The dashboard is an HTML page that can be generated periodically on GitHub and stored on GitHub Pages and Synapse (if required to include the page in a Synapse Wiki page)
Another dashboard could be created for the Monument of NLP Heroes

References

GA4GH-DREAM Workflow Execution Challenge - Participation Overview

tschaffter commented 3 years ago

The dashboard will be developed in this repository.

tschaffter commented 3 years ago

@jiaxinmachine88 Could you please create a document to track what we want to go in this participation dashboard? Maybe a google docs with a section for each metrics. Each section should provide at least the following information:

Name of the metric (e.g. Tools)
Description of the metric (e.g. Number of unique tools)
How to compute the metric value (e.g. From submission X, count the number of submissions with a unique tool name)

andrewelamb commented 3 years ago

I'm going with these assumptions for now, feel free to correct:

"Number of unique submitters"

unique(submitterid)

"Number of tasks / benchmarks open"

Could you elaborate? Something to do with the status column?

"Latest version of the NLP Sandbox schemas"

Could you elaborate?

"Number of datasets / data sites"

unique(dataset_name) Could you elaborate on data sites?

"Number of unique tools (e.g. using the Tool.name)"

unique(tool_name)

"Programming languages used by the tools (would need to add Tool.language)"

I assume this will be added?

tschaffter commented 3 years ago

@andrewelamb

Number of tasks / benchmarks open

We could use the number of unique evaluation ID listed in this table (left side).

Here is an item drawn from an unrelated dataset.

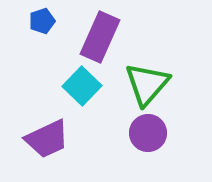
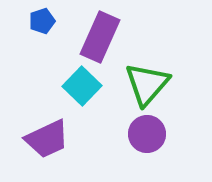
purple circle: moved 1 px left, 1 px down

Latest version of the NLP Sandbox schemas

The services and tools of the NLP Sandbox are based on the NLP Sandbox Schemas. The latest version number could be retrieved from GitHub API. Alternatively, I'm OK adding a file .nlpsandbox-version to this repo with the schemas version x.y.z. Here is an example of this file hosted in another GH repo.

"Number of datasets / data sites"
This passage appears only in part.